▸ **TASK DATA**:
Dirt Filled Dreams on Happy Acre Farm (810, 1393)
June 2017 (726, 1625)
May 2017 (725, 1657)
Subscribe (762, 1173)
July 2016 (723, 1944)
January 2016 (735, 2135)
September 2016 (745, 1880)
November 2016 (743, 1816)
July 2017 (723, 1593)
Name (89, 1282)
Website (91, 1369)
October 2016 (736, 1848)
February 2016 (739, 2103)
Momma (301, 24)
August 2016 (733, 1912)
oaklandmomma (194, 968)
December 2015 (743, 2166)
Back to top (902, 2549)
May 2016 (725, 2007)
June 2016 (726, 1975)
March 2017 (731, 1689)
---
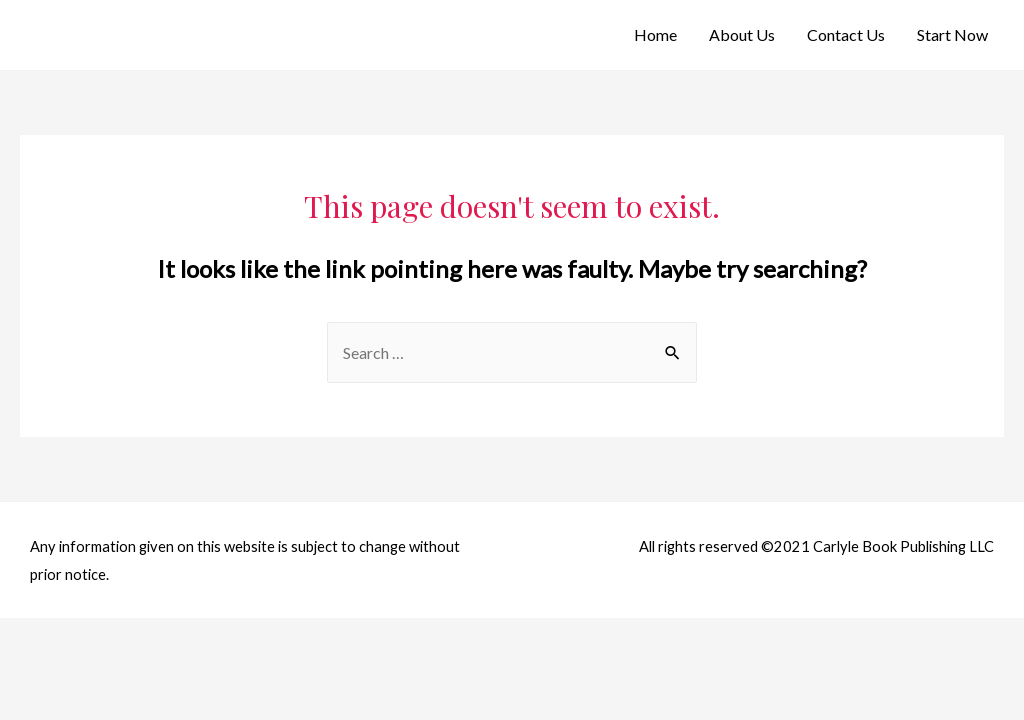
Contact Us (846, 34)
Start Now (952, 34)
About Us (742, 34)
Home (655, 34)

▸ **TRY IT**: All that belongs in your answer is the stretch of entries above from the line with "Website (91, 1369)" through the line with "March 2017 (731, 1689)", printed exactly.

▸ **SOLUTION BELOW**:
Website (91, 1369)
October 2016 (736, 1848)
February 2016 (739, 2103)
Momma (301, 24)
August 2016 (733, 1912)
oaklandmomma (194, 968)
December 2015 (743, 2166)
Back to top (902, 2549)
May 2016 (725, 2007)
June 2016 (726, 1975)
March 2017 (731, 1689)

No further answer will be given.